The Bamboo Stalk
- Author: Saud Alsanousi
- Language: Arabic
- Genre: Novel
- Publisher: Arab Scientific Publishers, Inc.
- Publication date: 15 May 2012
- Publication place: Lebanon
- Pages: 396 pp (paperback)

= The Bamboo Stalk =

2012 novel by Saud Alsanousi

The Bamboo Stalk (ساق البامبو) is a 2012 novel by Kuwaiti writer Saud Alsanousi, for which he won the State Prize for Literature in Kuwait in 2012, and the International Prize for Arabic Fiction (known as the Arabic Booker Prize) in 2013, making Alsanousi the youngest Arab writer and first Kuwaiti author to receive this prestigious award.

Set between Kuwait and the Philippines, the novel follows the complex journey of José Mendoza/Issa, the son of a Filipina domestic worker and her wealthy Kuwaiti employer.
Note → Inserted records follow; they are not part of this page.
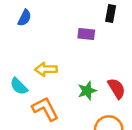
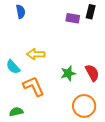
blue semicircle: (25, 18) -> (21, 12), turned -40
purple rectangle: (86, 34) -> (73, 18), moved

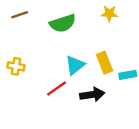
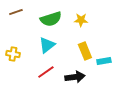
yellow star: (109, 14) -> (81, 20), moved
cyan triangle: (75, 65) -> (47, 45), moved

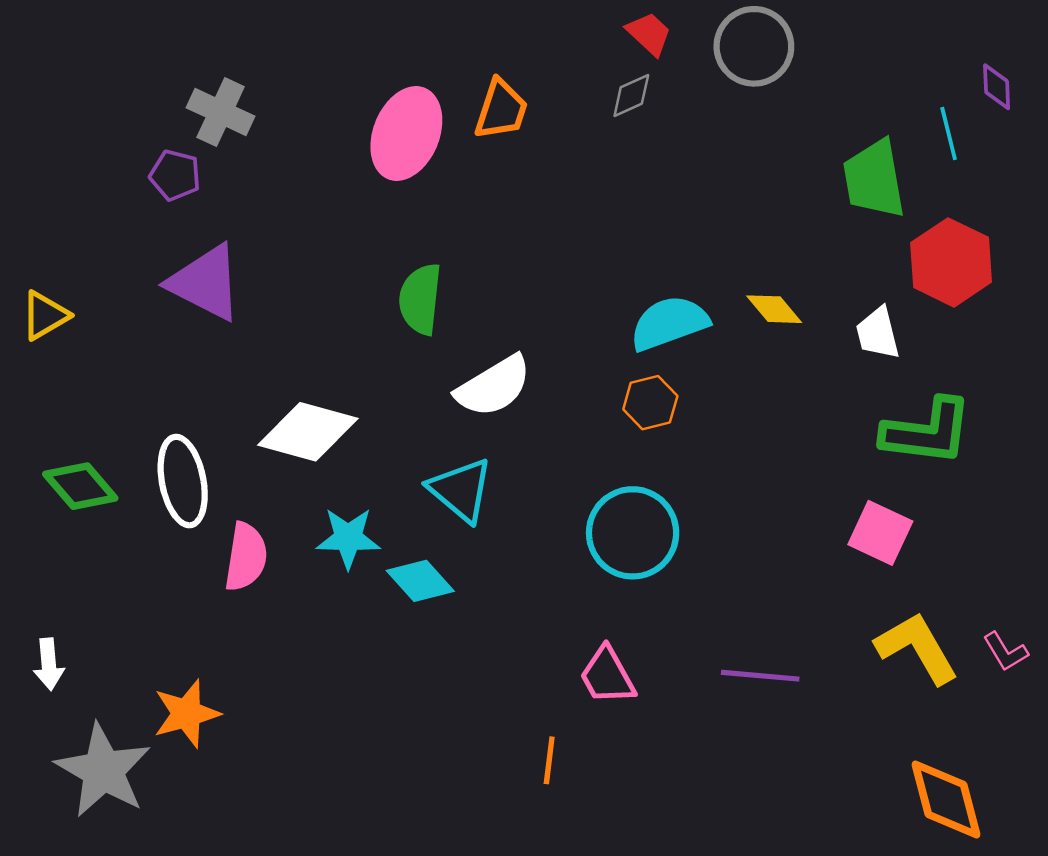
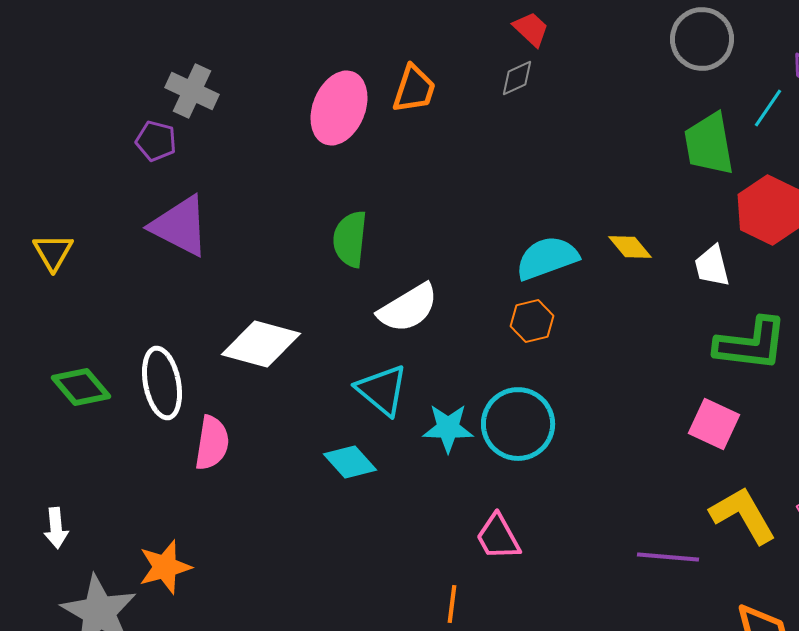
gray circle: (754, 46) -> (702, 39), moved
cyan line: (949, 133) -> (768, 108), turned 48
yellow triangle: (45, 315) -> (53, 252), turned -30
cyan star: (348, 538) -> (448, 428), moved
purple line: (760, 676) -> (668, 557), moved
Struggling with a fragmented identity, José navigates the invisible borders of race, class, faith and belonging, caught between two cultures that each reject part of who he is. His search for identity and acceptance becomes a powerful exploration of class divides, cultural prejudice and the intertwining of faith and culture in Arab societies.

The narrative has since reached international audiences, being translated into fourteen languages, and was adapted into a Kuwaiti television series, Saq Al Bamboo, which premiered during Ramadan 2016 and sparked both high viewership and public debate for its sensitive portrayal of cultural taboos and social divisions.

The novel has been translated into English, Italian, Persian, Turkish, Chinese, Korean, Romanian, Kurdish, Macedonian, Filipino, Somali, Croatian, Malayalam, and Indonesian.

== Awards==

- Awarded the State Encouragement Award in Literature for the novel The Bamboo Stalk (2012).
- The Bamboo Stalk won the International Prize for Arabic Fiction (IPAF - Arabic Booker) in 2013.
- Awarded the Banipal Prize for Arabic Literary Translation to the English translation of The Bamboo Stalk by Jonathan Wright (2016).